Mexico will suspend crude oil exports in two years in an effort to focus on national self-sufficiency, Bloomberg reported.

The move is part of President Andres Manuel Lopez Obrador’s plan to increase local fuel production to reduce reliance on imported fuels.

The announcement of the phase-out of exports was made by Pemex Managing Director Octavio Romero, who also said Mexico will cut oil exports by more than 50% from next year, to 435 000 bpd.

Currently, Mexico is the Americas’ third largest oil exporter, after the United States and Canada, according to data from the US Energy Information Administration.

The main destinations for its crude are its northern neighbors in North America and China, India and South Korea, as well as European countries.

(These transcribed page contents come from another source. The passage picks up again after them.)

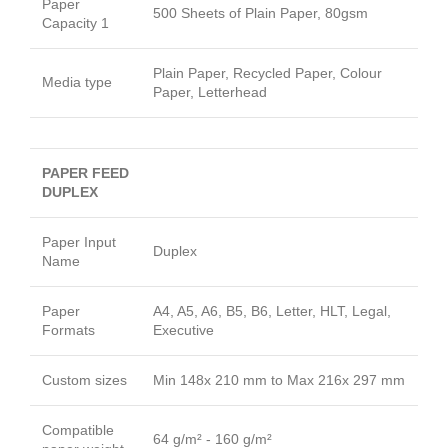
Paper
500 Sheets of Plain Paper, 80gsm
Capacity 1
Plain Paper, Recycled Paper, Colour
Media type
Paper, Letterhead
PAPER FEED
DUPLEX
Paper Input
Duplex
Name
Paper
A4, A5, A6, B5, B6, Letter, HLT, Legal,
Formats
Executive
Custom sizes
Min 148x 210 mm to Max 216x 297 mm
Compatible
64 g/m² - 160 g/m²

A drop in exports could push some of these importers to seek alternative suppliers.

Fuel demand in Mexico increased during the pandemic, but local oil production did not keep pace. Refining capacity is also an issue, although President Lopez Obrador’s plans include building a new refinery with a capacity of 340,000 bpd. The refinery is priced at $ 12.4 billion, according to calculations at the start of the year, as reported by Argus.

If Mexico does indeed stop exporting crude oil, it will hit America’s Gulf Coast refiners hard, as it will cut off yet another source of heavy oil, for which their refineries have been configured. Venezuela was another major source of heavy crude, but U.S. sanctions against Caracas halted the flow of Venezuelan heavy crude to the Gulf Coast.

According to the Bloomberg report, there are also doubts about Pemex’s ability to refine all of its crude oil production. A long period of underinvestment in refinery maintenance has dramatically reduced operating capacity, and it is questionable whether the national energy giant would be able to turn things around in just two years.

Pemex is currently the most indebted oil company in the world despite significant efforts by the Lopez Obrador government to back it up with tax breaks and other debt relief measures.